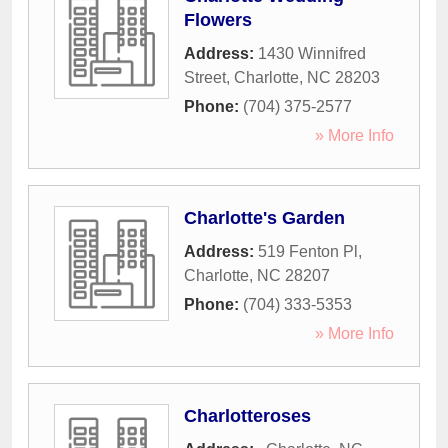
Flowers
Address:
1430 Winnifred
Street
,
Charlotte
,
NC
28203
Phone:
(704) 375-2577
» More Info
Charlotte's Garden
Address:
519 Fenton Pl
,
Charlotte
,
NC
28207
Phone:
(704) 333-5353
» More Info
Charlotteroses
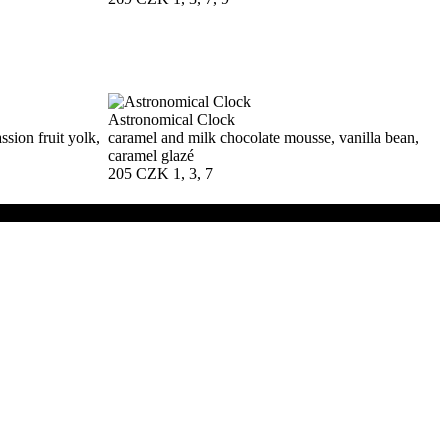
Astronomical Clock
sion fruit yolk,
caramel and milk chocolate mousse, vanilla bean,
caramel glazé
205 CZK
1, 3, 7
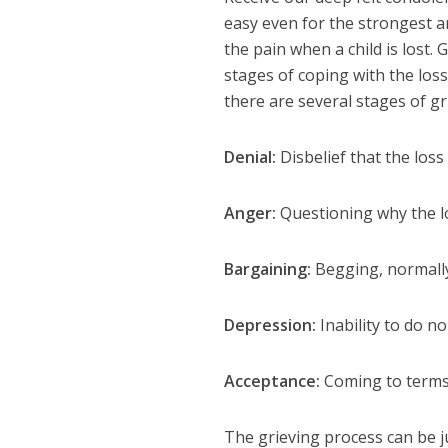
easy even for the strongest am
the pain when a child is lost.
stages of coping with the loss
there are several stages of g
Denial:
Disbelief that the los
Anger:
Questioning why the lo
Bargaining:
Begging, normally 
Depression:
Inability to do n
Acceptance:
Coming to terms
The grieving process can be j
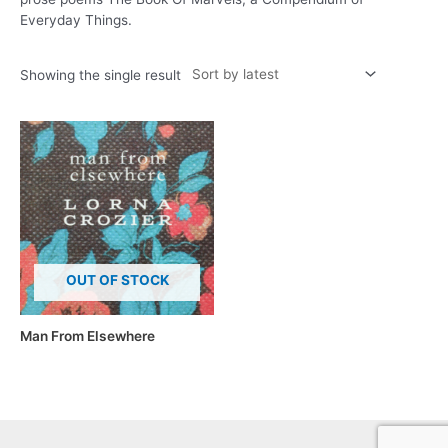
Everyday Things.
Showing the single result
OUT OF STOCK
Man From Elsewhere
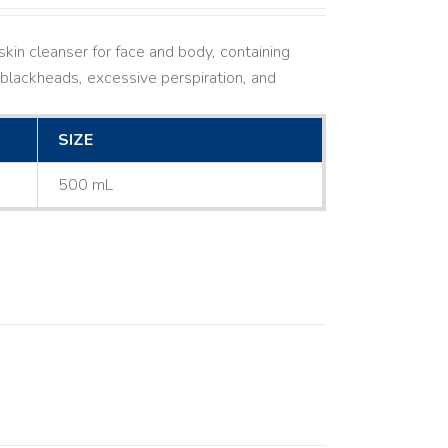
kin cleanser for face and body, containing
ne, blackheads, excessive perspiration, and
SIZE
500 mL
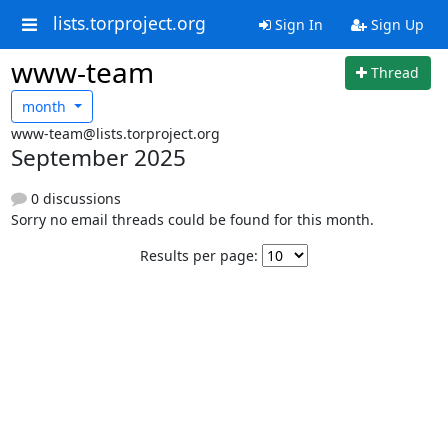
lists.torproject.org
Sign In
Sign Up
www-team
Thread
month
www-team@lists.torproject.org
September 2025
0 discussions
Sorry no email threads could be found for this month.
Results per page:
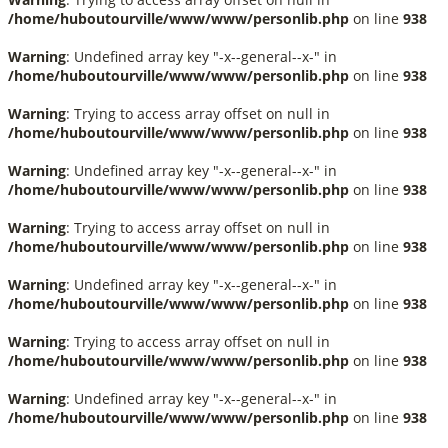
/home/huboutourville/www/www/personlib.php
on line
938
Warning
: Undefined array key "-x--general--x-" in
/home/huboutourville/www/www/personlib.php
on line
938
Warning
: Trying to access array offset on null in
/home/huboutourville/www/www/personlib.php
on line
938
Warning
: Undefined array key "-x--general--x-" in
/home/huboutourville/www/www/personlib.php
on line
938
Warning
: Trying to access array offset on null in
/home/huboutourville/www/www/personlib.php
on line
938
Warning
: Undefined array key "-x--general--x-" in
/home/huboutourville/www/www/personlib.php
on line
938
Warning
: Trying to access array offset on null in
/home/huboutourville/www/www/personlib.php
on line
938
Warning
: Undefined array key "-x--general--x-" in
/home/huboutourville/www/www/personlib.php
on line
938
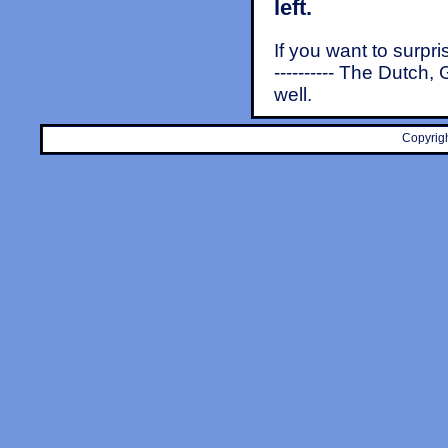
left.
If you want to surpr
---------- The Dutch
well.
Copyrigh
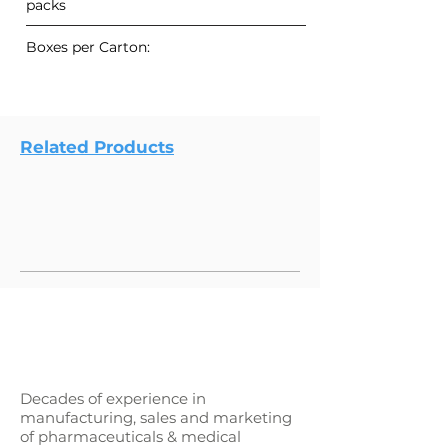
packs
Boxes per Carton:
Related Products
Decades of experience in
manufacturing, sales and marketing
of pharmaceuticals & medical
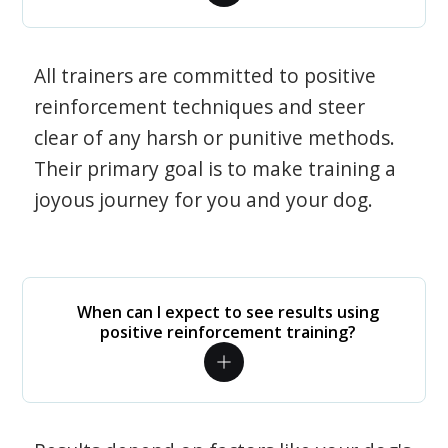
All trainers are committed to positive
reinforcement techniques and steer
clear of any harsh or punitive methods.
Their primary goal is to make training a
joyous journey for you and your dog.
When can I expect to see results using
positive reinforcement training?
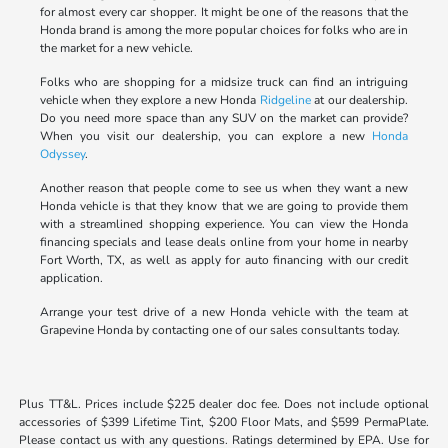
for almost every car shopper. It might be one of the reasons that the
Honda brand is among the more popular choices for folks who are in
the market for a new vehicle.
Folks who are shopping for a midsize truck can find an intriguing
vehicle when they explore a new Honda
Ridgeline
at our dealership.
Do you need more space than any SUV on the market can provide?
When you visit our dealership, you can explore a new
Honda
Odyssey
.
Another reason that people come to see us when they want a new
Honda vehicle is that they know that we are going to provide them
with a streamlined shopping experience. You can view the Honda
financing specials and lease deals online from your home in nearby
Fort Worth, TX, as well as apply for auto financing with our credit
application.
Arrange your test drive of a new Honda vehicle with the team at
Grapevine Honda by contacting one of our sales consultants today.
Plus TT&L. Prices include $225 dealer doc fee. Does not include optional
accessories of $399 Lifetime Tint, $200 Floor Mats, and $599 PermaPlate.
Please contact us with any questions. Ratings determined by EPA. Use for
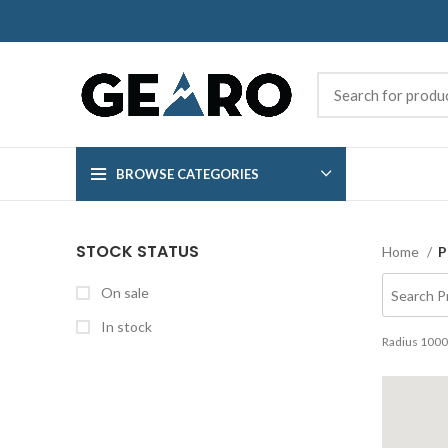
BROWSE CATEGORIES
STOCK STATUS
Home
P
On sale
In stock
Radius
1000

# Work required
State the number of lines above that include the word "explore", and write nothing besides that number.

# Result of this task
2